I am designing a circuit which reads a analog signal(DC – Response from a photo-diode exposed to tungsten lamp) to a 12 bit ADC. The ADC is MCP3202 running at 1Mhz speed and uses 16 input bits to get one sample of the result.
As per my calculations, I have calculated the response time of the low pass filter as shown below:
Chip Speed (Mhz) 1
Period(us : microSecond) 1
No of Process Cycles 16
Response time required (us) 16
Response time required (ns : NanoSeconds) 16000
Response time required (ms : MilliSeconds) 0.016
Response time required (Seconds) 0.000016 or 1.6E-5
I believe that if my RC circuit is slower than the above response time, then I will see a delayed response, which I should avoid.
Therefore, I choose the following Resistance and Capacitor values for my RC low pass filter.
R = 1 K
C = 5 nF
The cut-off frequency is calculated as :
fc = 31830.9886184[Hz]
The response time is calculated as:
1.1512925465E-5
Does all of the above sounds OK or am I off track here?
Best Answer
You have not thought this through.
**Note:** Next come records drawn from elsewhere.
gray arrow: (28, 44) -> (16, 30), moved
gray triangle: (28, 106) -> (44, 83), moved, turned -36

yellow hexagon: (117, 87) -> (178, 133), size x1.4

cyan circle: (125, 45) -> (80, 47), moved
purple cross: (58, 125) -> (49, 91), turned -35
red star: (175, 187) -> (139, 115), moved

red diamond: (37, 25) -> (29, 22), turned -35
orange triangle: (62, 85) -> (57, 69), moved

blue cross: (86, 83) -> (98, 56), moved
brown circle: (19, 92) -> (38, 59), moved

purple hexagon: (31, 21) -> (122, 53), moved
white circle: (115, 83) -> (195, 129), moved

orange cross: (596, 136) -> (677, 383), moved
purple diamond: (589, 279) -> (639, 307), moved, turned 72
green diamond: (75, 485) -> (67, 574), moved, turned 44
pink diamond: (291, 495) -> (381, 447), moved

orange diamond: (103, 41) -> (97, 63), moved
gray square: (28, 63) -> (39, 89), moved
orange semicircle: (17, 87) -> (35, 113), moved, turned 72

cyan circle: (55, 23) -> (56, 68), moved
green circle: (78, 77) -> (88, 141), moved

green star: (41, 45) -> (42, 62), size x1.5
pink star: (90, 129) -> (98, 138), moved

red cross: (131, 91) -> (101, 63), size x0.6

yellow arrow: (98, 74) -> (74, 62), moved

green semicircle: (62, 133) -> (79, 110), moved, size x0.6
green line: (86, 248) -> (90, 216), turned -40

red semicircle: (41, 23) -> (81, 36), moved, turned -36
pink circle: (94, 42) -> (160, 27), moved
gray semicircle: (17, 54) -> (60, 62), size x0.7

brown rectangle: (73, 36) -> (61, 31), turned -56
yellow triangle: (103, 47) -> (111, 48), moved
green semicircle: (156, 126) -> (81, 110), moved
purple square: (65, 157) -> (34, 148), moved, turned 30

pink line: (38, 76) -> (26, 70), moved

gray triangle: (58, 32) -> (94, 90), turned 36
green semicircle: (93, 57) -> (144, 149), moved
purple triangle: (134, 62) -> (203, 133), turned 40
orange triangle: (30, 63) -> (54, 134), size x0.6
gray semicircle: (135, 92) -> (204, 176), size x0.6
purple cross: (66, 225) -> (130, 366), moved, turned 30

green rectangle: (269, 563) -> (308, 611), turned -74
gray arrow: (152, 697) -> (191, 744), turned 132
You have not specified exactly what sort of signal you expect to see, or how accurately you need to know it. But let's say it's a step function, and since you're using a 12-bit A/D, you need to know its' amplitude to 1 lsb. So, for a full-scale input step, your filter must settle to one part in 4096 in 16 msec. For a simple RC lowpass, the response to a step is an inverse exponential with a response proportional to e^-t/RC. For this to settle to 1/4096 will take about 9 time constants, so the 1/RC = 16 usec/9. In other words, you need C at about 560 pF rather than 5 nF.
But all of this assumes that the signal behaves as a step, AND that you need perfect accuracy from the A/D. Note, for instance, that if the step occurs 8 usec before an A/D sample, your filter will not permit a perfect sample for 16 usec, but that sample will not occur until 24 usec after the step (8 usec to the first, inaccurate sample, then another 16 usec until the correct value is available). So you need to figure out exactly what accuracy you need, and when you need it. Only then can you design your filter.